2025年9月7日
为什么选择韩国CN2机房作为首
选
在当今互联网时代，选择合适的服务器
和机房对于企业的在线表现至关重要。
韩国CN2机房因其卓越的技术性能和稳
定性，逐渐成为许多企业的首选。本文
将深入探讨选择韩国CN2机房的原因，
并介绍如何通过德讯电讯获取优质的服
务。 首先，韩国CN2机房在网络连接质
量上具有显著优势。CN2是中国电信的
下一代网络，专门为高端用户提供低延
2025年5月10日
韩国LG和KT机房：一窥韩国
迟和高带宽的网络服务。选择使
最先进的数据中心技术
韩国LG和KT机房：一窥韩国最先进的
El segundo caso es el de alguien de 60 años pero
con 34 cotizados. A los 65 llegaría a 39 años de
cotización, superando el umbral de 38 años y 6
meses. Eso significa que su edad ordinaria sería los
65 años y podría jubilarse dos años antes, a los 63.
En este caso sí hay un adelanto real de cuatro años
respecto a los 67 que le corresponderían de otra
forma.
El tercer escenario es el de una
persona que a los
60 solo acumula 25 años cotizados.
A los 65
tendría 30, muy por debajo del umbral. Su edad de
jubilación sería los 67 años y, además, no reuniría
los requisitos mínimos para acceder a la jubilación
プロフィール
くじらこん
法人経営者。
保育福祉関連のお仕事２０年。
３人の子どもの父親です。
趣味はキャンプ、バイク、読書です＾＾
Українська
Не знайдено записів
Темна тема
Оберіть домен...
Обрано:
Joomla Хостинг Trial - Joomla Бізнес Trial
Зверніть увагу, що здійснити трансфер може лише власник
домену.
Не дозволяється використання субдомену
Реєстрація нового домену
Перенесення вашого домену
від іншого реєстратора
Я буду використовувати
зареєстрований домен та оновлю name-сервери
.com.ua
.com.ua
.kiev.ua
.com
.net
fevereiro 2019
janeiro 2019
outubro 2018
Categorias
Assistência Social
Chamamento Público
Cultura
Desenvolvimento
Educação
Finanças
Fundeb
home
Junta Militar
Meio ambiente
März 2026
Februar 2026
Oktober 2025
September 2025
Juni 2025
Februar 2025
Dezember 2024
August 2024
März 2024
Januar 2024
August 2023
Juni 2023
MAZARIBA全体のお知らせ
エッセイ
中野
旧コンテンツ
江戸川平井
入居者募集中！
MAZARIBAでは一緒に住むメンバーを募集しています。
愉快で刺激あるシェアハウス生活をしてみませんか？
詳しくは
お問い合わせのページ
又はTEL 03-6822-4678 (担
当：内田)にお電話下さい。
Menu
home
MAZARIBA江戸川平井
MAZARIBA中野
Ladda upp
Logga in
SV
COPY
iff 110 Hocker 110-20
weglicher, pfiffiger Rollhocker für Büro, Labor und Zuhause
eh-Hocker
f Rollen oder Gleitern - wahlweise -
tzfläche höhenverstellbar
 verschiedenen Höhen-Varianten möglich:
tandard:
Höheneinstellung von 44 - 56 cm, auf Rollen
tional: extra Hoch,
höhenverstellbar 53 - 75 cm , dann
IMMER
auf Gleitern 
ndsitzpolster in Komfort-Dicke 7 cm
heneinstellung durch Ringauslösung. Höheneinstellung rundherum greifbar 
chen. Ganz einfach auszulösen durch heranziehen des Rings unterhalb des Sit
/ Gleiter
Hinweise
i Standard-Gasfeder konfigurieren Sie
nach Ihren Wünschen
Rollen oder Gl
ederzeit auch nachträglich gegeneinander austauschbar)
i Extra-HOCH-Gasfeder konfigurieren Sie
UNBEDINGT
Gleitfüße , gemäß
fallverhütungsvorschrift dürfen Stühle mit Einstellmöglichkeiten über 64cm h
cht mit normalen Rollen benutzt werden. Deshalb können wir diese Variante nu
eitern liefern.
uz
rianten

____

#### Problem:
Filter the lines above, keeping each one that contains the string "durch".

#### Completed task:
heneinstellung durch Ringauslösung. Höheneinstellung rundherum greifbar 
chen. Ganz einfach auszulösen durch heranziehen des Rings unterhalb des Sit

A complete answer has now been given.